IN OUR OPINION: 2019

Originally published in the Autumn 2018 edition of the Virginia Defender, issue 58, printed November 8. Reproduced here for accessibility and archival purposes. To find other stories in the Autumn 2018 issue or to download the full PDF, see this post (pending). For the full web catalog, see our Full Issues page.

2019 will be a watershed year for Virginia. 

For one thing, it will mark 400 years since the organization of the House of Burgesses, the first European representative body in what would become the United States. 

OK, representative of property-owning white men, but it evolved into the state’s General Assembly, right? OK, that body mostly serves property-owning white men too. 

But hey, 400 years! 

Also 400 years since the arrival of the first large group of European women, and the first Thanksgiving. (Sorry, Massachusetts.) 

More importantly, 1619 was the year the first Africans – that we know of – were forcibly brought to English-occupied North America. And for that reason there’s going to be a lot of interest about our present state of race relations. 

There’s already been a lot of interest. Before and after Charlottesville, national and international media have been flocking to Richmond, ground zero for the Lost Cause mythology, to see what we’re doing with our statues. The Washington Post. The Boston Globe. The New Yorker. Reuters. Al-Jazeera. The Defenders, early critics of the statues, have been giving a lot of interviews. 

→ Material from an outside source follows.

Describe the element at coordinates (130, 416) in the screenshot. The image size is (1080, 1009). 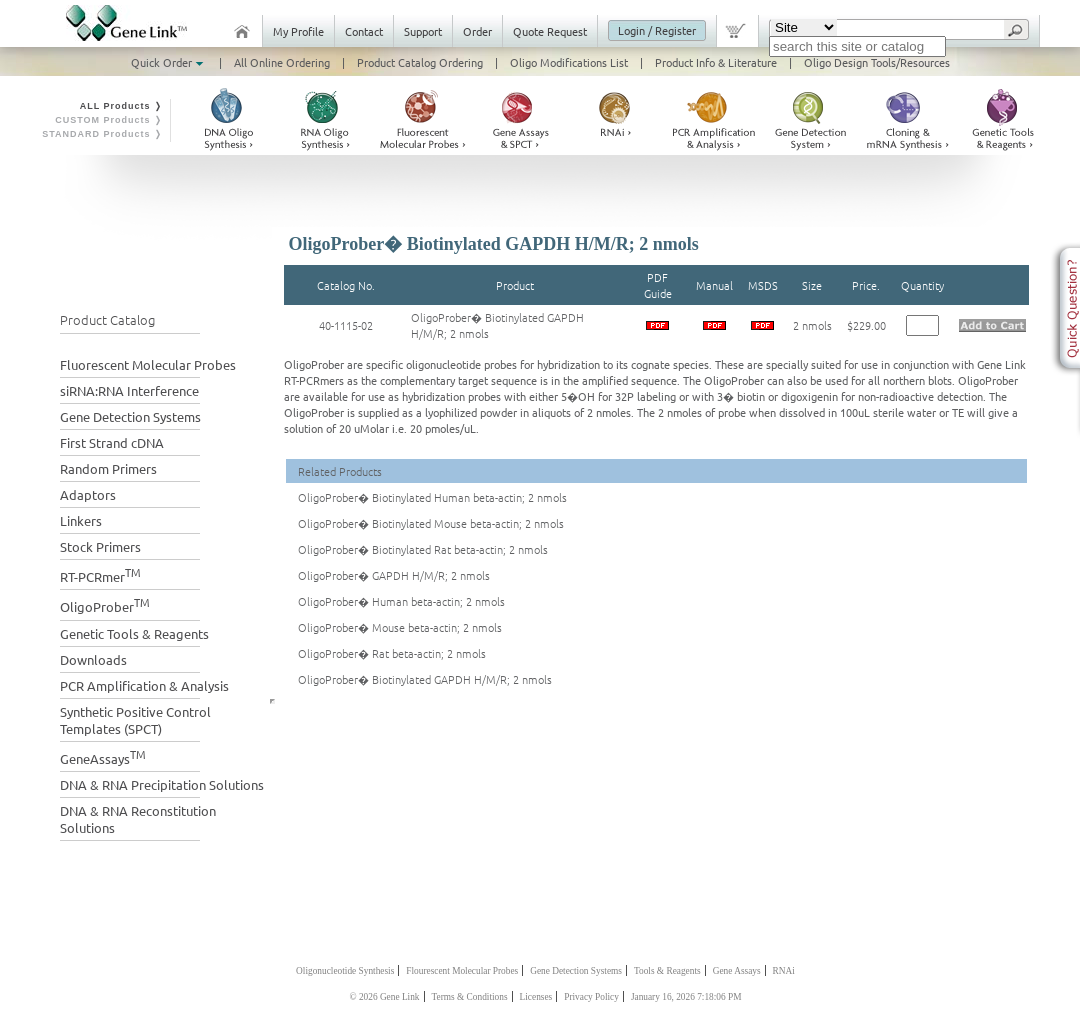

In many other cities – New Orleans, Baltimore, Orlando, Memphis – city governments have taken down their Confederate statues. Here in Richmond, city council just voted 6-3, largely along racial lines, not to even ask the General Assembly for the authority to take down just the five Confederate statues on Monument Avenue – if and when it ever decided to do so. 

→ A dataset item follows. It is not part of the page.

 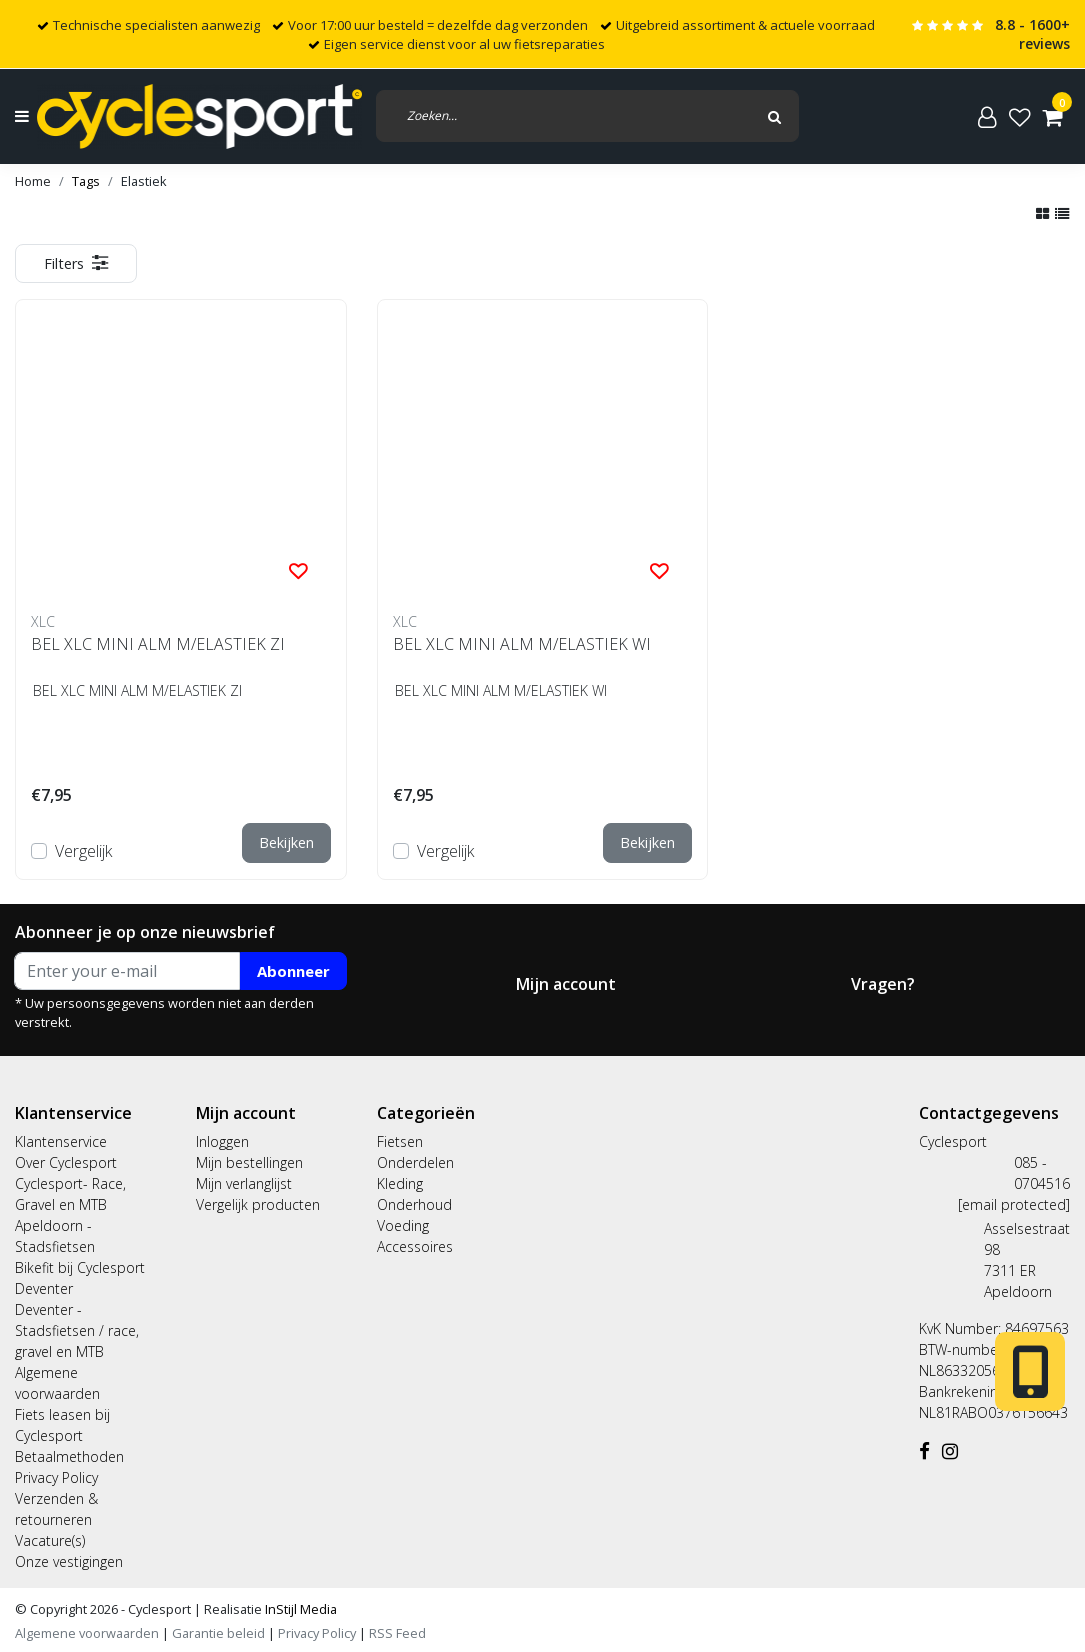 What do you see at coordinates (33, 181) in the screenshot?
I see `Home` at bounding box center [33, 181].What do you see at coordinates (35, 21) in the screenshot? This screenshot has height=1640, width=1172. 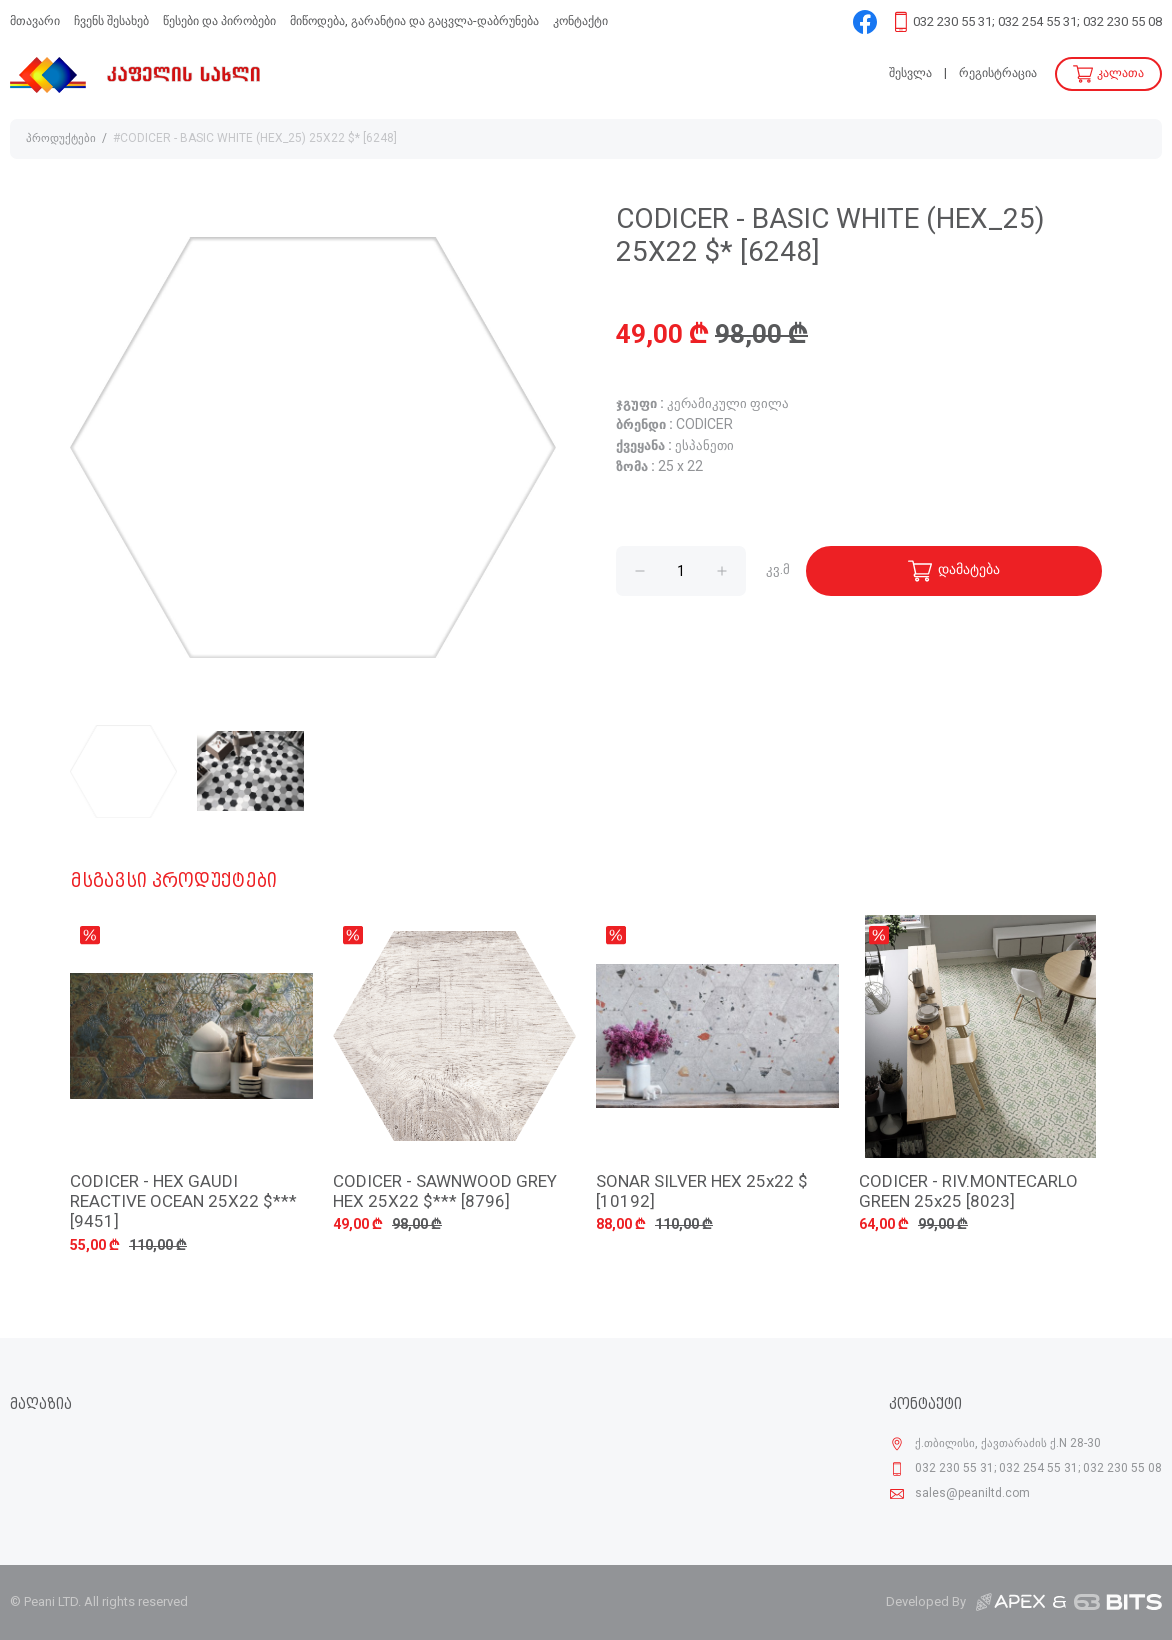 I see `მთავარი` at bounding box center [35, 21].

Profiles in courage, this is not. 

The other big race-related issue, of course, has been the future of Richmond’s Shockoe Bottom, once the epicenter of the U.S. domestic slave trade and now the lust object of the city’s developers. You know, the ones who give a lot of money to politicians. 

Seven years after Virginia Commonwealth University was forced by community pressure to give up its parking lot that desecrated the African Burial Ground, city government has yet to enact any kind of protective zoning for that early municipal cemetery for enslaved and free Black people. Why, it’s almost as if they’re trying to wait us out. 

So here we are going into 2019 with the country’s biggest public collection of Confederate memorabilia, while little progress is being made on properly memorializing Shockoe Bottom with a nine-acre memorial park, which is what the community has made abundantly clear it wants.

This glaring contradiction – maintaining grand symbols to white supremacy while neglecting sacred ground uniquely important to the country’s Black community – will make it a tough time to be mayor or one of these council members too frightened by tough issues to even want the power to deal with them.

And rest assured, the Defenders will do our best to make sure the world stays focused on this shameful situation.